Aber probiere es doch einfach mal aus. Kopiere das Verzeichnis auf die Partition Deiner Wahl und benenne das Original um, damit Windows es nicht mehr findet. Erstelle zuvor aber unbedingt ein Backup-Image des aktuellen Systems. Dafür aber nicht die Win eigene Systemwiederherstellung verwenden, da diese speziell für den Bereich "Dokumente und Einstellungen" Schutzfunktionen beinhaltet, die ein zurückstellen des Systems unter umständen unmöglich machen. TrueImage bietet sich zum Beispiel an. 

Mit dem modifizerten System kanst Du jetzt Crashtests machen und anschließend die das Original Verzeichnis wieder in "Dokumente und einstellungen" zurückbenennen. Ich bezweifele allerdings, dass Du weit kommen wirst. Wahrscheinlich wird Win einen erstklassigen Crash hinlegen und danach nicht mehr starten. 

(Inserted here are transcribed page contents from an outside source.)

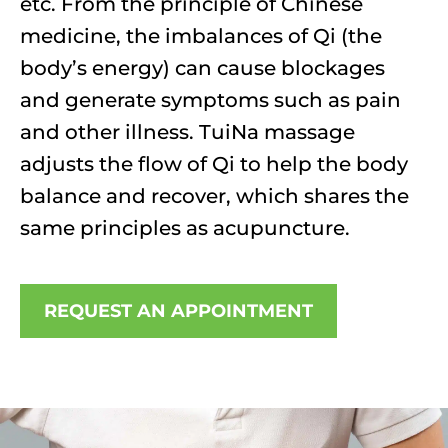
etc. From the principle of Chinese
medicine, the imbalances of Qi (the
body’s energy) can cause blockages
and generate symptoms such as pain
and other illness. TuiNa massage
adjusts the flow of Qi to help the body
balance and recover, which shares the
same principles as acupuncture.
REQUEST AN APPOINTMENT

Aber wie gesagt, vielleicht gibt es ja eine Alternative - je nachdem, was Du eigentlich vor hast.


----------



## Daniel29 (12. Mai 2006)

Hallo,

ohh na das wär nich gut. Ich wollte eigentlich nur die Dateien getrennt von den Programmen auf eine eigene Partition machen. Ich hab gehört das iss besser zwecks Viren oder falls mal Softwarefehler vorhanden ist.


----------



## gorim (12. Mai 2006)

Den kompletten Pfad kann man nicht verschieben, wird auch von MS nicht empfohlen. Aber Du kannst einzelne Unterpfade verschieben. Das geht aber nicht so einfach wie bei einem herkömlichen Ordner. Z.B. Eigene Dateien kann man mit einem Rechtsklick und Eigenschaften verschieben. Andere Special Folder (Vorlagen, Favoriten) verschiebt man am besten mit Tweakui aus den Powertoys. Kostenlos von der MS Seite zu bekommen. 

bis dann
gorim


----------



## Andreas1972 (12. Mai 2006)

Hallo,

warum sollte das nicht gehen ? Oder problematisch sein ? Bei mir befindet sich der Ordner schon seit über einem Jahr problemlos auf einer anderen Partition, bzw. Festplatte. War zwar ein bischen Arbeit, und ein paar Kenntnisse in der Registry und im Umgang mit WindowsXP sind schon notwendig, aber schau mal unter 

http://www.winfaq.de/faq_html/tip1912.htm

Da findest Du eine Anleitung, für Fehler oder Datenverlust übernehme ich aber keine Haftung


----------